Recombinant Human Complement Factor B/CFB (C-6His)
Description: CFB (26-259) Human Recombinant produced in E. Coli is. a single polypeptide chain containing 257 amino acids and having a molecular mass of 28.4kDa. CFB is fused to a 23 amino acid His-tag at N-terminus & purified by proprietary chromatographic techniques.
CFB Human, Complement Factor B Human Recombinant Protein, Sf9
Description: CFB Human Recombinant produced in Sf9 Baculovirus cells is a single, glycosylated polypeptide chain containing 245 amino acids (26-259a.a.) and having a molecular mass of 27.3kDa (Molecular size on SDS-PAGE will appear at approximately 28-40 kDa). CFB is expressed with a 11 amino acid His tag at C-Terminus and purified by proprietary chromatographic techniques.
Description: Complement Factor B (CFB) belongs to the peptidase S1 family of enzymes. It is expressed by hepatocytes and macrophages and localizes to the major histocompatibility complex (MHC) class III region on chromosome 6. CFB which is a component of the alternate pathway of the complement system is cleaved by factor D into 2 fragments: Ba and Bb. Bb. The active subunit Bb is a serine protease which associates with C3b to form the alternative pathway C3 convertase. Bb is involved in the proliferation of preactivated B lymphocytes, while Ba inhibits their proliferation.
Description: Complement factor B is a protein that in humans is encoded by the CFB gene. This gene encodes complement factor B, a component of the alternative pathway of complement activation. Factor B circulates in the blood as a single chain polypeptide. Upon activation of the alternative pathway, it is cleaved by complement factor D yielding the noncatalytic chain Ba and the catalytic subunit Bb. The active subunit Bb is a serine protease which associates with C3b to form the alternative pathway C3 convertase. Bb is involved in the proliferation of preactivated B lymphocytes, while Ba inhibits their proliferation. This gene localizes to the major histocompatibility complex (MHC) class III region on chromosome 6. This cluster includes several genes involved in regulation of the immune reaction. Polymorphisms in this gene are associated with a reduced risk of age-related macular degeneration.

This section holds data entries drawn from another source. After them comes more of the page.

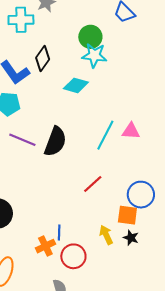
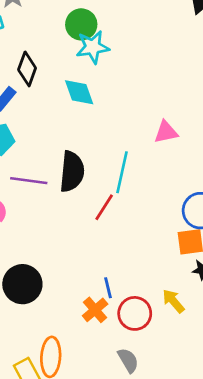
cyan diamond: (76, 85) -> (79, 92), turned 70
cyan line: (105, 135) -> (122, 172), moved
red line: (93, 184) -> (104, 207), moved
yellow arrow: (106, 235) -> (173, 301), moved

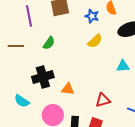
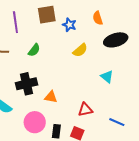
blue star: (92, 16) -> (69, 25), moved
cyan triangle: (123, 66) -> (107, 77), turned 40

The polyadenylation site of this gene is 421 bp from the 5' end of the gene for complement component 2.
Description: A sandwich quantitative ELISA assay kit for detection of Rat Complement Factor B (CFB) in samples from serum, plasma or other biological fluids.
Description: A sandwich quantitative ELISA assay kit for detection of Rat Complement Factor B (CFB) in samples from serum, plasma or other biological fluids.

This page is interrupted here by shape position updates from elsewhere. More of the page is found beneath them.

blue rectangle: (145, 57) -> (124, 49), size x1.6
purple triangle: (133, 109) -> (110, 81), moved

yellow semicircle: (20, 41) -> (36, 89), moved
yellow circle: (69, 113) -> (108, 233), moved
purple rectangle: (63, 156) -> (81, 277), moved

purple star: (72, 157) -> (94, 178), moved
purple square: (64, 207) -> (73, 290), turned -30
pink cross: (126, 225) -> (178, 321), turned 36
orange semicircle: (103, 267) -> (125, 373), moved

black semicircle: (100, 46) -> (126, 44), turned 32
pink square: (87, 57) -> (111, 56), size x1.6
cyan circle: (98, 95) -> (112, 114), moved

Description: This is Double-antibody Sandwich Enzyme-linked immunosorbent assay for detection of Rat Complement Factor B (CFB) in serum, plasma, tissue homogenates, cell lysates, cell culture supernates and other biological fluids.
Description: This is Double-antibody Sandwich Enzyme-linked immunosorbent assay for detection of Rat Complement Factor B (CFB) in serum, plasma, tissue homogenates, cell lysates, cell culture supernates and other biological fluids.
Description: This is Double-antibody Sandwich Enzyme-linked immunosorbent assay for detection of Rat Complement Factor B (CFB) in serum, plasma, tissue homogenates, cell lysates, cell culture supernates and other biological fluids.
Description: This is Double-antibody Sandwich Enzyme-linked immunosorbent assay for detection of Rat Complement Factor B (CFB) in serum, plasma, tissue homogenates, cell lysates, cell culture supernates and other biological fluids.
Description: Enzyme-linked immunosorbent assay based on the Double-antibody Sandwich method for detection of Rat Complement Factor B (CFB) in samples from serum, plasma, tissue homogenates, cell lysates, cell culture supernates and other biological fluids with no significant corss-reactivity with analogues from other species.